▶ **Requirement**
Below are some entries. Copy each line that holds the string "整天忙忙碌碌".

______________________________

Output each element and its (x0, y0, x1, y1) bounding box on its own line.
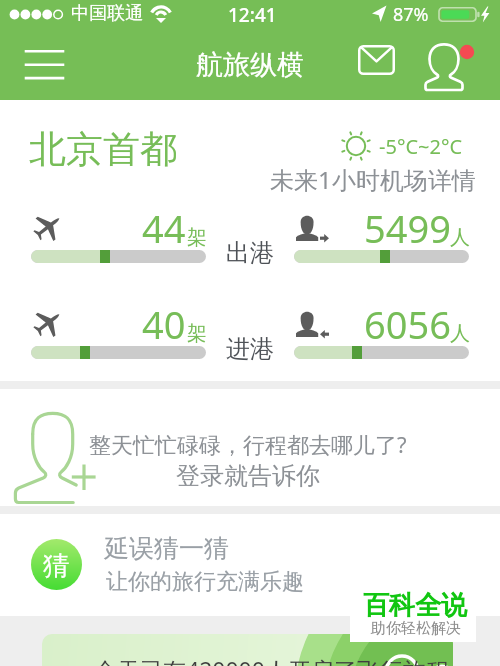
staticText: 44 (142, 202, 186, 254)
staticText: 人 (450, 225, 470, 250)
staticText: 百科全说 (363, 589, 467, 622)
staticText: 6056 (364, 298, 451, 350)
staticText: 整天忙忙碌碌，行程都去哪儿了? (89, 429, 407, 459)
staticText: 架 (187, 225, 207, 250)
staticText: 未来1小时机场详情 (270, 163, 476, 196)
staticText: 延误猜一猜 (104, 533, 229, 564)
button[interactable]: 全天已有420000人开启了飞行旅程 (42, 634, 453, 666)
staticText: 北京首都 (29, 126, 177, 173)
staticText: 12:41 (228, 2, 277, 28)
button[interactable]: Messages (344, 30, 408, 90)
staticText: 5499 (364, 202, 451, 254)
button[interactable]: Profile (414, 32, 480, 88)
staticText: 人 (450, 321, 470, 346)
staticText: 40 (142, 298, 186, 350)
staticText: 出港 (226, 238, 274, 268)
staticText: 猜 (43, 549, 70, 583)
staticText: 进港 (226, 334, 274, 364)
button[interactable]: Menu (10, 36, 78, 94)
button[interactable]: 整天忙忙碌碌，行程都去哪儿了? (0, 389, 500, 506)
staticText: -5°C~2°C (379, 133, 463, 160)
staticText: 87% (393, 2, 429, 27)
staticText: 让你的旅行充满乐趣 (106, 568, 304, 596)
staticText: 架 (187, 321, 207, 346)
staticText: 中国联通 (71, 2, 143, 25)
staticText: 助你轻松解决 (371, 619, 461, 638)
staticText: 全天已有420000人开启了飞行旅程 (94, 654, 449, 666)
button[interactable]: 猜 (0, 514, 500, 616)
staticText: 航旅纵横 (196, 48, 304, 82)
staticText: 登录就告诉你 (176, 461, 320, 491)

______________________________

▶ **Answer to this task**
staticText: 整天忙忙碌碌，行程都去哪儿了? (89, 429, 407, 459)
button[interactable]: 整天忙忙碌碌，行程都去哪儿了? (0, 389, 500, 506)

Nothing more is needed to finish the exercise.